(Collected data entries)
◆ ◆ ◆ ◆

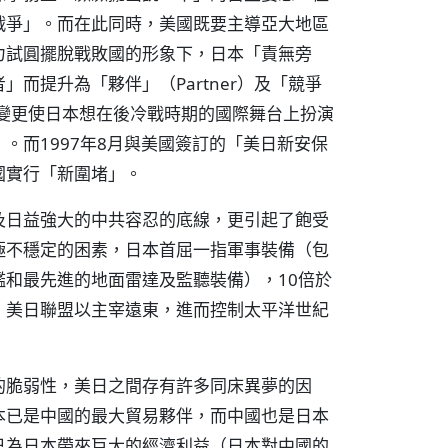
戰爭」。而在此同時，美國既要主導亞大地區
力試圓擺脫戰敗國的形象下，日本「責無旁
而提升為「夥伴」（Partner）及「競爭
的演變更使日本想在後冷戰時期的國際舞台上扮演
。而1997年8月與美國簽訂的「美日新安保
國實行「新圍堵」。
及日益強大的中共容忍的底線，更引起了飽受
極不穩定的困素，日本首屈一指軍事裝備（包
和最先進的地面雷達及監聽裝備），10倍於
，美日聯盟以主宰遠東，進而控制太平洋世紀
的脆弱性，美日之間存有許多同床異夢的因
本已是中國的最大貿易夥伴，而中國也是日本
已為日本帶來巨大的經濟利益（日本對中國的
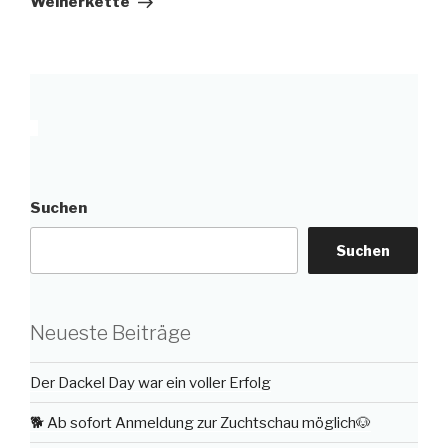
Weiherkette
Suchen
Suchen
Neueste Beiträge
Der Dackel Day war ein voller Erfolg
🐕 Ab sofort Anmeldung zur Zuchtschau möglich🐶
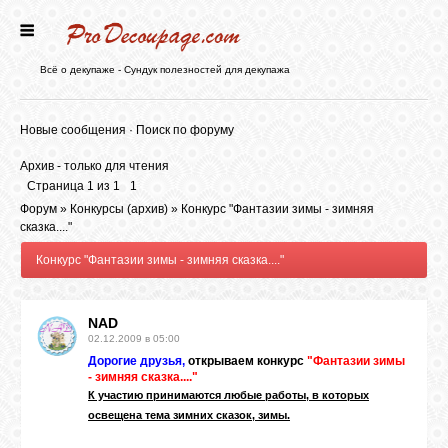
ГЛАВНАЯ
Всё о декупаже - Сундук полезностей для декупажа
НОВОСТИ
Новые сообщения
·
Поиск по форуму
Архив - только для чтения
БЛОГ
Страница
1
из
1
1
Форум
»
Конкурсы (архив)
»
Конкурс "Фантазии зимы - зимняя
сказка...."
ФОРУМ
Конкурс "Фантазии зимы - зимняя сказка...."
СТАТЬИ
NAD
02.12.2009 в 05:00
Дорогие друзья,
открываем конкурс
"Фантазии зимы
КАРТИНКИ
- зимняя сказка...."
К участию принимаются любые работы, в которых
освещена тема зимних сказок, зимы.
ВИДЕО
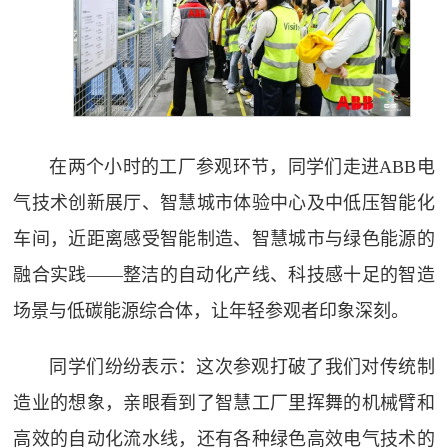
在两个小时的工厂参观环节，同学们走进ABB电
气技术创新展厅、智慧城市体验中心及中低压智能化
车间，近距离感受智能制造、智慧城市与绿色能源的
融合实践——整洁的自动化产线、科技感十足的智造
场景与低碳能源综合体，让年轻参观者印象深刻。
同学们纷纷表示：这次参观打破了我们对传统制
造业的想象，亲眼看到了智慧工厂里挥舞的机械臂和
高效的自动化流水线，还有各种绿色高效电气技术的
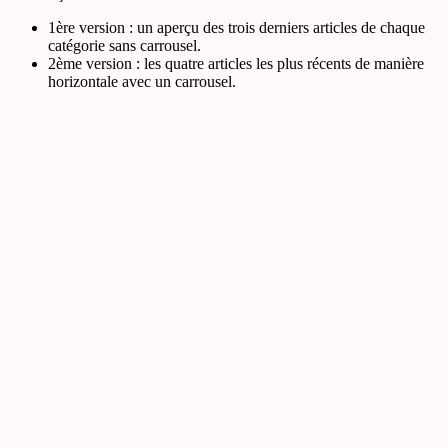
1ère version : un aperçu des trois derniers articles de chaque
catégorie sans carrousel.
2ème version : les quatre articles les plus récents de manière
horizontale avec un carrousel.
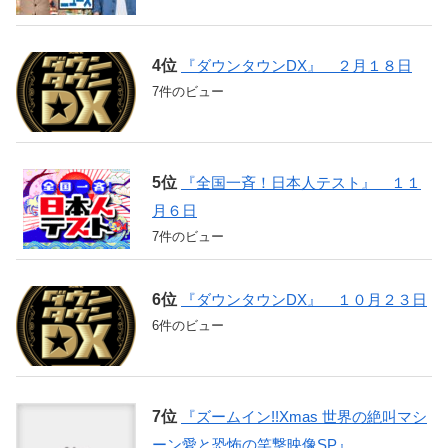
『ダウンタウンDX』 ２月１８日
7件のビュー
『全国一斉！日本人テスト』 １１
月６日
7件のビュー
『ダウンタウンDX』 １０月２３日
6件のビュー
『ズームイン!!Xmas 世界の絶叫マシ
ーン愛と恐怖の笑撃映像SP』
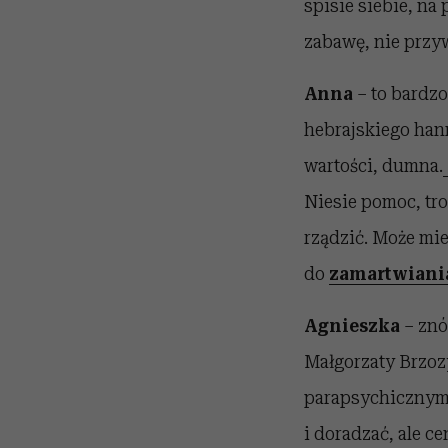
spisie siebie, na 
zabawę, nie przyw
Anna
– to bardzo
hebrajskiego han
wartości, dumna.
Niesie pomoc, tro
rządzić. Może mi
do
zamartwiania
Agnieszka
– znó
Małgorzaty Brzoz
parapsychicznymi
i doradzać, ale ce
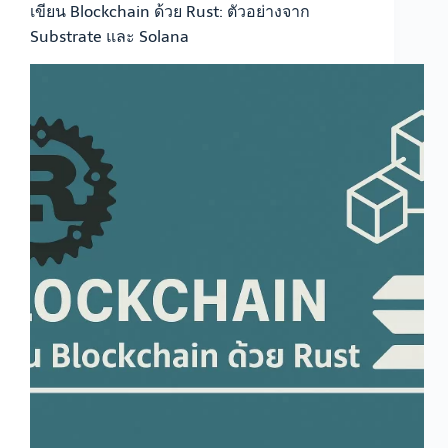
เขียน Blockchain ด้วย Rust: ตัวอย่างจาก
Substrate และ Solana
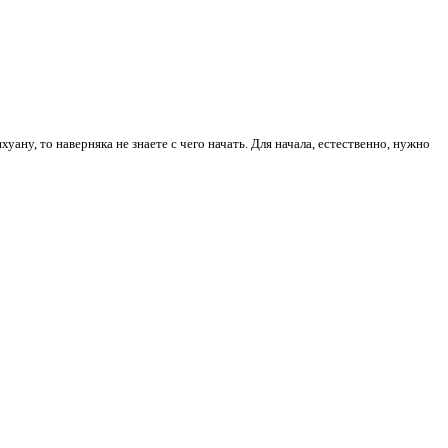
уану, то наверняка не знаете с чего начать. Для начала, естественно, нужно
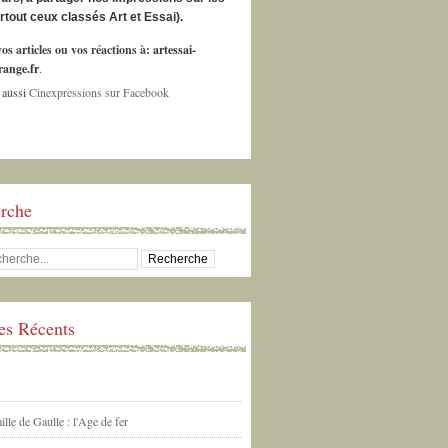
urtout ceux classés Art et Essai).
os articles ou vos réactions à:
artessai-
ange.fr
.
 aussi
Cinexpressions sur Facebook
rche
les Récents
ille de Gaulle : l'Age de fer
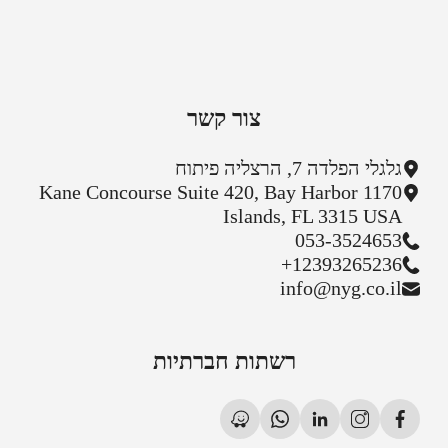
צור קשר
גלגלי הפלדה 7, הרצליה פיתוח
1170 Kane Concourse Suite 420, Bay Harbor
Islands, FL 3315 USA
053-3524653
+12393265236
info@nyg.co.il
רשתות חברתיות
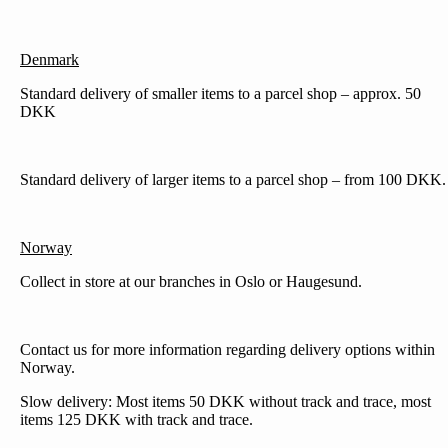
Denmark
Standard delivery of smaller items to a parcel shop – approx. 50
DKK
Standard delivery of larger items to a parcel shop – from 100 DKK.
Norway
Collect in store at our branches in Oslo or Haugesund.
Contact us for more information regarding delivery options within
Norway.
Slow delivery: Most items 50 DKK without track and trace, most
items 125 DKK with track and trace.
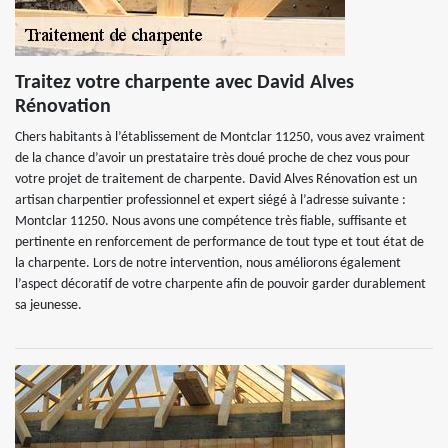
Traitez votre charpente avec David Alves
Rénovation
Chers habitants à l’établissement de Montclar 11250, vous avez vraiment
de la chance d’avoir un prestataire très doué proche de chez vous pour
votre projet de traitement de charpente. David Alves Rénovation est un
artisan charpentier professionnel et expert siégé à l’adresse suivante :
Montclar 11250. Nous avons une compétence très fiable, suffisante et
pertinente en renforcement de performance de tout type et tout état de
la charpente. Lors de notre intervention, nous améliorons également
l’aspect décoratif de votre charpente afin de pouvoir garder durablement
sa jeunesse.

◆ ◆ ◆ ◆

* Exercise details *
Check the data above and report how many lines include the word "David", using a bare number.

* Your solution *
2